Antonio Baracca di Curtatone riceve la medaglia d’onore come ex deportato

Antonio Baracca di Curtatone riceva la medaglia d'onore come ex deportato
Un momento della cerimonia di consegna della medaglia d'onore

CURTATONE –  Momenti di pura emozione questa mattina in Comune a Curtatone per la consegna della medaglia d’onore ad Antonio Baracca, deportato nei campi di prigionia nazisti durante la Seconda Guerra Mondiale.
E’ stato il prefetto Carolina Bellantoni a consegnare la medaglia a Baracca, un riconoscimento che arriva a 75 anni di distanza dalla riconquista della libertà per l’allora giovane soldato italiano. E la cerimonia a Corte Spagnola, a cui ha preso parte anche il sindaco Carlo Bottani, il comandante del IV Missili colonnello Luigi Tufano, il comandante della stazione dei carabinieri di Curtatone Emanuele Membrino e quello della Polizia Locale  Cristiano Colli, è coincisa con l’ultima visita ufficiale del prefetto Bellantoni che tra pochi giorni lascerà Mantova per Brindisi.
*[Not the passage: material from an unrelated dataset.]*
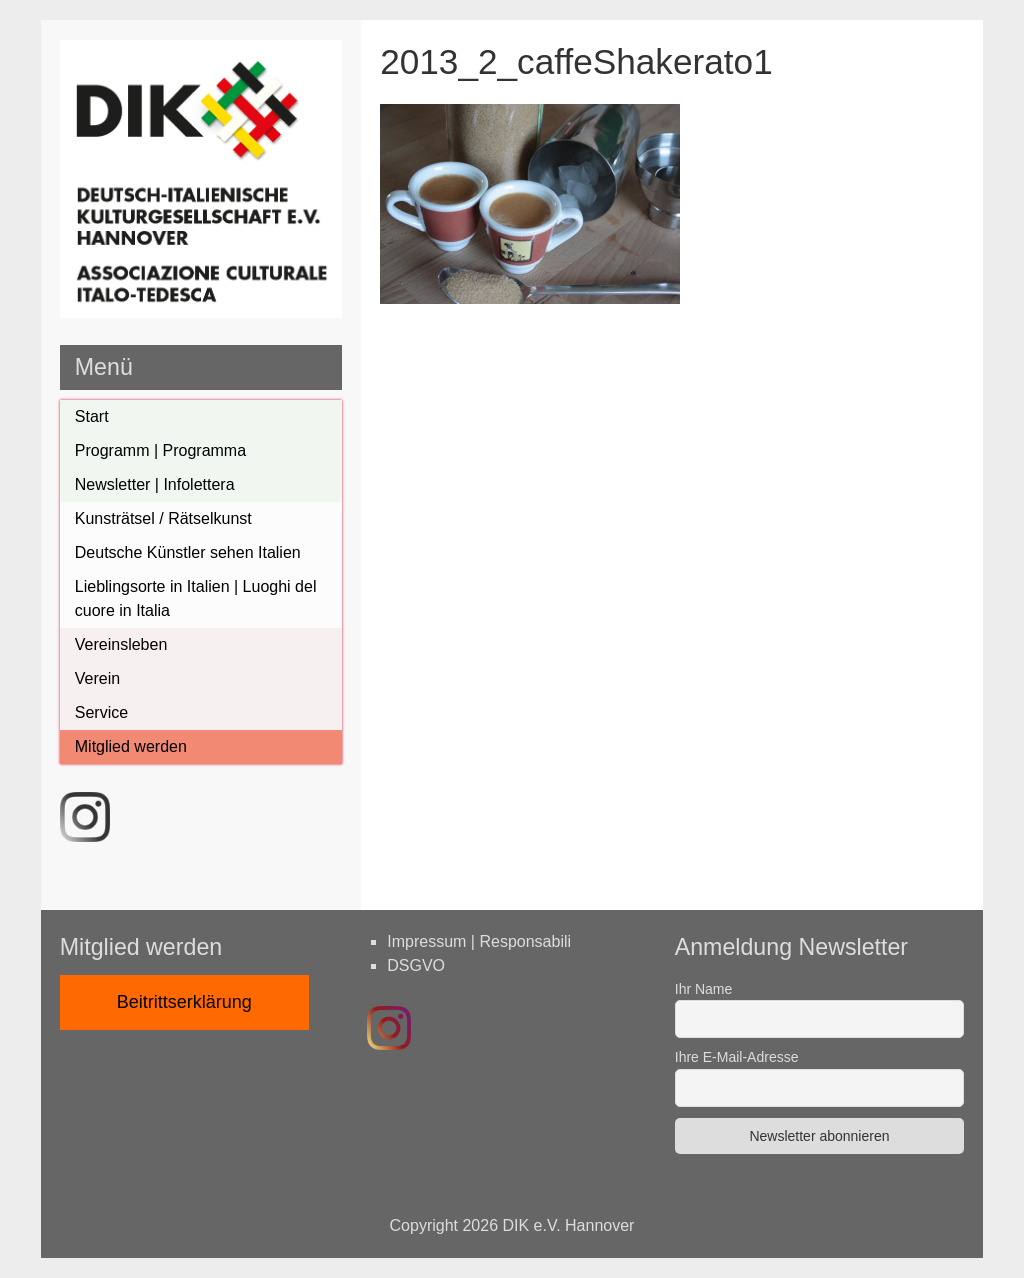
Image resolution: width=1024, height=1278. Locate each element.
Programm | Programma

La storia di Baracca riporta ai momenti più tragici del secondo conflitto bellico. Lui era al seguito dell’esercito italiano impegnato in Grecia a Navarino, in una batteria costiera. Il 10 settembre 1943, due giorni dopo l’Armistizio, è stato catturato dai tedeschi e portato a Salonicco, dove è rimasto per giorni in attesa che fosse pronto il treno che aveva come destinazione i campi di concentramento della Germania.
Fu un viaggio in condizioni disumane, in carri bestiame, spesso interrotto dagli attacchi dei partigiani greci che ne causavano lo stop anche per più giorni. Nonostante questo i deportati non poterono mai scendere dal treno.
Ancora oggi Antonio Baracca ricorda perfettamente quei tragici giorni al punto che cita un aneddoto: “il 10 ottobre ho compiuto gli anni in un vagone dove c’era scritto cavalli 4 uomini 40″. 
E ricorda anche l’arrivo al campo Stalag IV B ( diviso tra Mühlberg e Zeithain) dove è rimasto fino al novembre del 1944 quando fu trasferito a Dresda fino al febbraio del ’45.
Gli ultimi mesi di prigionia li passò infine in un campo ai confini tra Cecoslovacchia e Ungheria e qui venne liberato dell’esercito russo. 
Era l’alba di un nuovo giorno, quello della libertà e del tanto sperato ritorno a casa, a quegli affetti che tante volte aveva avuto paura di non poter più rivedere.